Policy Tip Sheet No. 1 – North Carolina Parent Trigger

Published January 19, 2011

Problem

According to The Heartland Institute’s 2010 State School Report Card, North Carolina public education ranks 47th in the nation in terms of Learning Achievement and receives an “F.” Currently, North Carolinians have little say in how their schools are improved and no ability to authorize the creation of a charter school.

The Center for Education Reform gives North Carolina’s charter school policies a “D,” citing an arbitrary cap on charter schools and limited ways to create new charter schools. Luckily, parts of the current charter law and public school choice requirements under No Child Left Behind make a Parent Trigger an easy fit for North Carolina.

Policy Solution

North Carolina should adopt a Parent Trigger that would allow a simple majority of parents at a school to “trigger” one of several reform options. Ideally, those options include closing the school and allowing students to transfer to better-performing public schools, converting the school into a charter school, or giving parents vouchers to use at the schools of their choosing.

The Parent Trigger is under consideration in several states, including Indiana, Michigan, New Jersey, Pennsylvania, and Utah. Its popularity is due to its flexibility and the promise of increased accountability and competition.

For North Carolina parents fed up with failing public school monopolies, the Parent Trigger is the ultimate trump card. Rather than rely on the slow and cumbersome process of centralized reform, fraught with red tape and special interests, parents have the reins.

Policy Message

Point 1. The Parent Trigger empowers parents, investing them further in their children’s education.

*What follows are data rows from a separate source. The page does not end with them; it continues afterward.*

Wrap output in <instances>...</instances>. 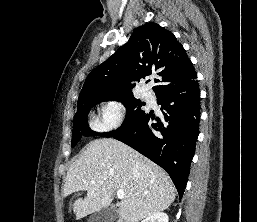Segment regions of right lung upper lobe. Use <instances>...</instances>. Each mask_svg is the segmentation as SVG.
<instances>
[{"mask_svg": "<svg viewBox=\"0 0 257 222\" xmlns=\"http://www.w3.org/2000/svg\"><path fill=\"white\" fill-rule=\"evenodd\" d=\"M157 74L152 89L183 84L196 76L186 51L168 30L150 22L136 28L128 42L86 78L78 103L95 96L133 95V80Z\"/></svg>", "mask_w": 257, "mask_h": 222, "instance_id": "obj_1", "label": "right lung upper lobe"}]
</instances>
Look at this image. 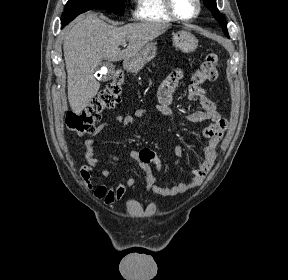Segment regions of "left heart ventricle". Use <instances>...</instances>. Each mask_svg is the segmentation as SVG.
I'll return each instance as SVG.
<instances>
[{
	"mask_svg": "<svg viewBox=\"0 0 288 280\" xmlns=\"http://www.w3.org/2000/svg\"><path fill=\"white\" fill-rule=\"evenodd\" d=\"M176 13L182 18H190L197 10L196 0H173Z\"/></svg>",
	"mask_w": 288,
	"mask_h": 280,
	"instance_id": "left-heart-ventricle-1",
	"label": "left heart ventricle"
}]
</instances>
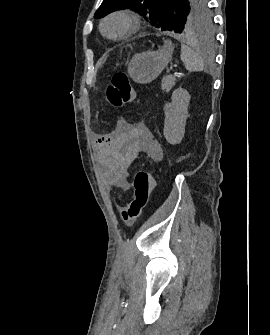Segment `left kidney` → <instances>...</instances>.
<instances>
[{
	"mask_svg": "<svg viewBox=\"0 0 270 335\" xmlns=\"http://www.w3.org/2000/svg\"><path fill=\"white\" fill-rule=\"evenodd\" d=\"M171 104L165 112L164 138L168 144H180L185 134L186 120L188 118V104L190 94L183 88H177L172 94Z\"/></svg>",
	"mask_w": 270,
	"mask_h": 335,
	"instance_id": "left-kidney-1",
	"label": "left kidney"
}]
</instances>
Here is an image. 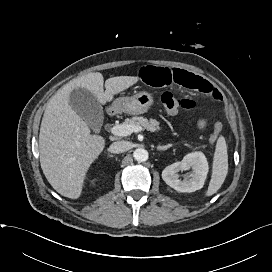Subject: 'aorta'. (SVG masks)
Wrapping results in <instances>:
<instances>
[{
	"label": "aorta",
	"mask_w": 272,
	"mask_h": 272,
	"mask_svg": "<svg viewBox=\"0 0 272 272\" xmlns=\"http://www.w3.org/2000/svg\"><path fill=\"white\" fill-rule=\"evenodd\" d=\"M133 157L138 162H144L148 159V152H147V150H145L143 148H137L133 152Z\"/></svg>",
	"instance_id": "obj_1"
}]
</instances>
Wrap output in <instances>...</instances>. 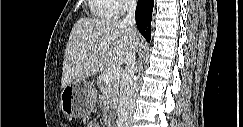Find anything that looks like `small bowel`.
<instances>
[{
  "mask_svg": "<svg viewBox=\"0 0 243 127\" xmlns=\"http://www.w3.org/2000/svg\"><path fill=\"white\" fill-rule=\"evenodd\" d=\"M88 127H98V124L95 122L89 123Z\"/></svg>",
  "mask_w": 243,
  "mask_h": 127,
  "instance_id": "c3829d8e",
  "label": "small bowel"
}]
</instances>
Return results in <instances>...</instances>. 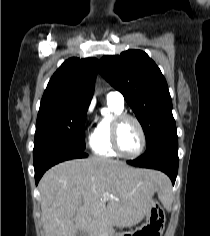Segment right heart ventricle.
<instances>
[{"mask_svg": "<svg viewBox=\"0 0 210 236\" xmlns=\"http://www.w3.org/2000/svg\"><path fill=\"white\" fill-rule=\"evenodd\" d=\"M110 112L100 116L90 137L89 147L92 152L101 157L113 158L117 154L111 143L112 122L116 115L123 112V107L107 101Z\"/></svg>", "mask_w": 210, "mask_h": 236, "instance_id": "e07e8e85", "label": "right heart ventricle"}]
</instances>
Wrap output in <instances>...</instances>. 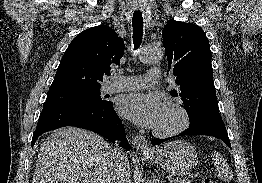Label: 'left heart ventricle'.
I'll list each match as a JSON object with an SVG mask.
<instances>
[{"label":"left heart ventricle","instance_id":"1","mask_svg":"<svg viewBox=\"0 0 262 183\" xmlns=\"http://www.w3.org/2000/svg\"><path fill=\"white\" fill-rule=\"evenodd\" d=\"M180 123V115L178 111L172 107L163 106L159 121L155 130L169 131L177 127Z\"/></svg>","mask_w":262,"mask_h":183}]
</instances>
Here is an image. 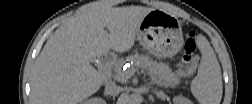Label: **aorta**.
Segmentation results:
<instances>
[{"mask_svg":"<svg viewBox=\"0 0 252 104\" xmlns=\"http://www.w3.org/2000/svg\"><path fill=\"white\" fill-rule=\"evenodd\" d=\"M126 102L129 104H139L141 102V96L139 94L127 95Z\"/></svg>","mask_w":252,"mask_h":104,"instance_id":"1","label":"aorta"}]
</instances>
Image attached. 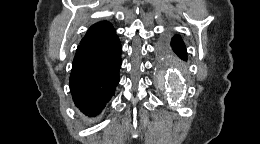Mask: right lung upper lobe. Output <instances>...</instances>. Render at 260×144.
Instances as JSON below:
<instances>
[{
    "instance_id": "obj_1",
    "label": "right lung upper lobe",
    "mask_w": 260,
    "mask_h": 144,
    "mask_svg": "<svg viewBox=\"0 0 260 144\" xmlns=\"http://www.w3.org/2000/svg\"><path fill=\"white\" fill-rule=\"evenodd\" d=\"M114 34H116V32L111 23L107 21L98 22L88 29L86 35L83 37L80 43L102 39Z\"/></svg>"
}]
</instances>
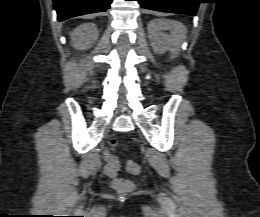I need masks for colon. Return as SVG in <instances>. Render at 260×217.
I'll return each instance as SVG.
<instances>
[{
	"label": "colon",
	"mask_w": 260,
	"mask_h": 217,
	"mask_svg": "<svg viewBox=\"0 0 260 217\" xmlns=\"http://www.w3.org/2000/svg\"><path fill=\"white\" fill-rule=\"evenodd\" d=\"M112 144H115V141H113ZM126 169L131 174H139L140 172L138 163L134 162L133 160L126 161ZM112 184L115 189L121 191L129 190L131 187L130 182L124 178H116L113 180Z\"/></svg>",
	"instance_id": "obj_1"
}]
</instances>
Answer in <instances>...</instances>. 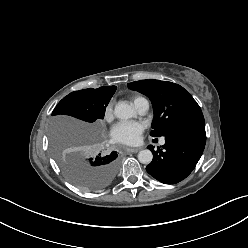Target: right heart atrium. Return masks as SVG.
I'll list each match as a JSON object with an SVG mask.
<instances>
[{"instance_id": "1", "label": "right heart atrium", "mask_w": 248, "mask_h": 248, "mask_svg": "<svg viewBox=\"0 0 248 248\" xmlns=\"http://www.w3.org/2000/svg\"><path fill=\"white\" fill-rule=\"evenodd\" d=\"M104 120L111 121L113 118V107L112 104L109 103L104 108V114H103Z\"/></svg>"}]
</instances>
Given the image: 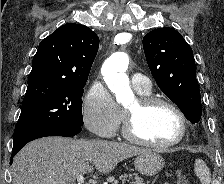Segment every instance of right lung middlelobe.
I'll return each instance as SVG.
<instances>
[{"label":"right lung middle lobe","mask_w":224,"mask_h":184,"mask_svg":"<svg viewBox=\"0 0 224 184\" xmlns=\"http://www.w3.org/2000/svg\"><path fill=\"white\" fill-rule=\"evenodd\" d=\"M82 84L36 83L28 85L14 139L24 132L48 126L81 127Z\"/></svg>","instance_id":"dd1d6c3e"}]
</instances>
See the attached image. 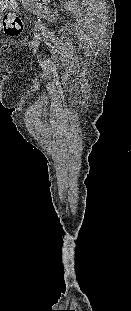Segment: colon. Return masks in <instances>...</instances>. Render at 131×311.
<instances>
[{
    "mask_svg": "<svg viewBox=\"0 0 131 311\" xmlns=\"http://www.w3.org/2000/svg\"><path fill=\"white\" fill-rule=\"evenodd\" d=\"M1 28L8 36H17L23 30V18L20 15L16 0H0V12H4Z\"/></svg>",
    "mask_w": 131,
    "mask_h": 311,
    "instance_id": "1",
    "label": "colon"
}]
</instances>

Point 2. No school reform offers as much local flexibility, which is desperately needed in education policy, as the Parent Trigger.

Point 3. Allowing parents to trigger only empirically tested models of reform – charter schools and vouchers, for example – means parents cannot “get it wrong.”

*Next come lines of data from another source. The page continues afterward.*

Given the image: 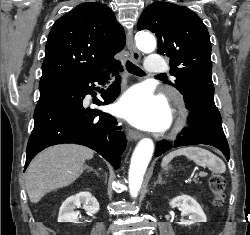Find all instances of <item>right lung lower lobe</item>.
Returning a JSON list of instances; mask_svg holds the SVG:
<instances>
[{"label":"right lung lower lobe","instance_id":"98d812e1","mask_svg":"<svg viewBox=\"0 0 250 235\" xmlns=\"http://www.w3.org/2000/svg\"><path fill=\"white\" fill-rule=\"evenodd\" d=\"M120 63L62 82L39 86L40 98L34 111V128L27 145L25 169L43 149L62 143L87 146L101 154L116 169L126 145L125 134L116 126V119L108 113L84 107L87 94L95 95L94 82L104 85L111 73L121 71ZM120 77L107 89L101 90L103 101L112 103L119 94Z\"/></svg>","mask_w":250,"mask_h":235}]
</instances>
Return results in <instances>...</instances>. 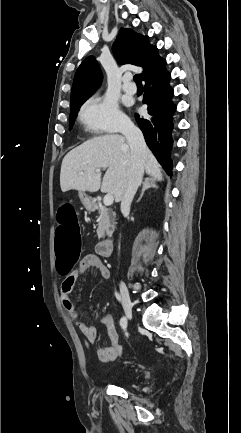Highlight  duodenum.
Masks as SVG:
<instances>
[{"instance_id":"duodenum-1","label":"duodenum","mask_w":241,"mask_h":433,"mask_svg":"<svg viewBox=\"0 0 241 433\" xmlns=\"http://www.w3.org/2000/svg\"><path fill=\"white\" fill-rule=\"evenodd\" d=\"M89 204L92 206V201H89ZM113 249V240L111 238H106L103 241L99 242L97 245V251L101 256L109 257L112 253Z\"/></svg>"}]
</instances>
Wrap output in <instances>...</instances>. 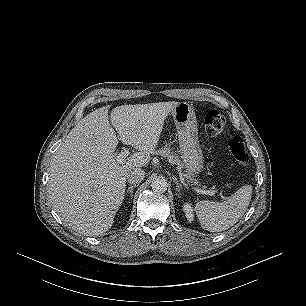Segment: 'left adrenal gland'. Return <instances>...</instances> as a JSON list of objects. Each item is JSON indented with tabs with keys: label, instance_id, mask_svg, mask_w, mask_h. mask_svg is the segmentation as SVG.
<instances>
[{
	"label": "left adrenal gland",
	"instance_id": "obj_1",
	"mask_svg": "<svg viewBox=\"0 0 306 306\" xmlns=\"http://www.w3.org/2000/svg\"><path fill=\"white\" fill-rule=\"evenodd\" d=\"M173 181L175 182L176 184V191L177 192H180V190L182 189V185L179 183V181L177 180V178L173 177Z\"/></svg>",
	"mask_w": 306,
	"mask_h": 306
}]
</instances>
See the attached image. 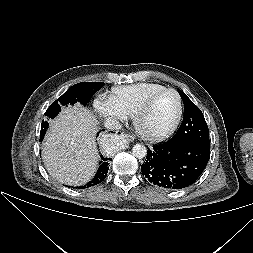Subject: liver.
Segmentation results:
<instances>
[{
    "mask_svg": "<svg viewBox=\"0 0 253 253\" xmlns=\"http://www.w3.org/2000/svg\"><path fill=\"white\" fill-rule=\"evenodd\" d=\"M97 129L93 113L80 104L62 109L50 121V130L42 144V158L53 178L74 186L92 178L98 159Z\"/></svg>",
    "mask_w": 253,
    "mask_h": 253,
    "instance_id": "liver-1",
    "label": "liver"
}]
</instances>
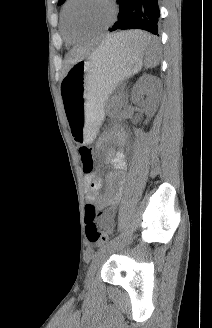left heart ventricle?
<instances>
[{"label": "left heart ventricle", "instance_id": "left-heart-ventricle-1", "mask_svg": "<svg viewBox=\"0 0 212 328\" xmlns=\"http://www.w3.org/2000/svg\"><path fill=\"white\" fill-rule=\"evenodd\" d=\"M111 15L107 0H75L68 12L72 28L84 31L106 25Z\"/></svg>", "mask_w": 212, "mask_h": 328}]
</instances>
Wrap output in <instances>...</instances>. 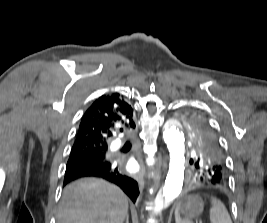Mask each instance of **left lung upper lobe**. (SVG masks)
<instances>
[{"label": "left lung upper lobe", "instance_id": "5c2ea615", "mask_svg": "<svg viewBox=\"0 0 267 223\" xmlns=\"http://www.w3.org/2000/svg\"><path fill=\"white\" fill-rule=\"evenodd\" d=\"M181 118L188 139L196 151L190 161L196 171H227L218 138L208 120L197 112H182Z\"/></svg>", "mask_w": 267, "mask_h": 223}]
</instances>
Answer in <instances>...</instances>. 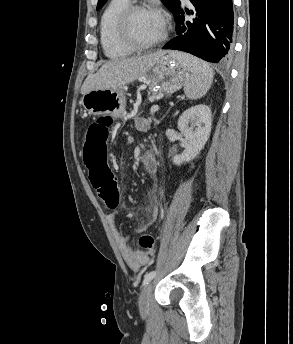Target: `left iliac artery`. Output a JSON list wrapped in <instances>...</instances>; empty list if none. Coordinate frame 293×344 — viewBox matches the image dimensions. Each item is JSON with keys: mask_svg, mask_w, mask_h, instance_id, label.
Masks as SVG:
<instances>
[{"mask_svg": "<svg viewBox=\"0 0 293 344\" xmlns=\"http://www.w3.org/2000/svg\"><path fill=\"white\" fill-rule=\"evenodd\" d=\"M156 275V272L155 271H150V272H147L145 275H144V280H143V283L142 285L145 286L147 285Z\"/></svg>", "mask_w": 293, "mask_h": 344, "instance_id": "1", "label": "left iliac artery"}]
</instances>
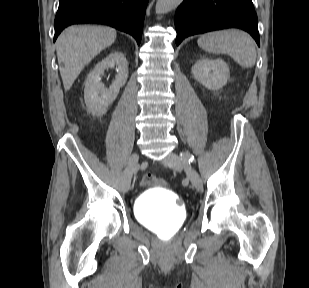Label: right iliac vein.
<instances>
[{
    "instance_id": "1",
    "label": "right iliac vein",
    "mask_w": 309,
    "mask_h": 288,
    "mask_svg": "<svg viewBox=\"0 0 309 288\" xmlns=\"http://www.w3.org/2000/svg\"><path fill=\"white\" fill-rule=\"evenodd\" d=\"M139 161V155L138 153H133L128 161V164L123 172V180L125 183L126 190H129L131 181L133 179V176L137 170V168L134 167L135 163H138Z\"/></svg>"
}]
</instances>
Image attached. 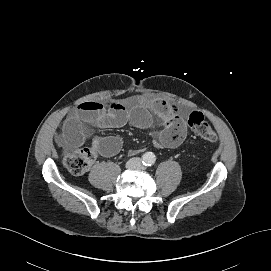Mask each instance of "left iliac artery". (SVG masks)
Instances as JSON below:
<instances>
[{
  "label": "left iliac artery",
  "instance_id": "44dca946",
  "mask_svg": "<svg viewBox=\"0 0 271 271\" xmlns=\"http://www.w3.org/2000/svg\"><path fill=\"white\" fill-rule=\"evenodd\" d=\"M153 163H154V159L151 158V159L149 160V162H148V165L151 166V165H153Z\"/></svg>",
  "mask_w": 271,
  "mask_h": 271
}]
</instances>
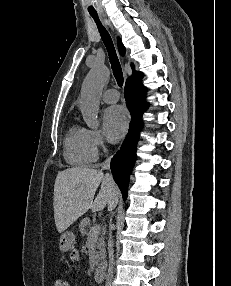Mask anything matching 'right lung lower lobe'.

Point 4. Voucher plans, like the one once in place in D.C. and currently in Florida, significantly raise parent satisfaction and graduation rates.

Point 5. A budget shortfall that is nearly bankrupting the state demands that we look at more fiscally conservative education reforms.

Policy Facts

Fact  1. Only 1-percent of failing schools actually get federally-mandated reforms under current system.

Fact  2. When adjusting for economic factors, a value-added assessment of North Carolina schools shows they rank 47th.
 
Fact  3. In research conducted in 2010, Dr. David Figlio, Orrington Lunt Professor of Education and Social Policy at Northwestern University, found Florida public schools facing voucher competition significantly raised student achievement compared to traditional public schools.

Fact  4. In the New York City Charter Schools Evaluation Project, Dr. Caroline M. Hoxby of Stanford University and her colleagues found, “By the time a charter schools student has reached the end of eighth grade, our estimates indicate that he will be scoring about 30 points higher in math than he would have been scoring if he had been lotteried-out and remained in the regular public schools.”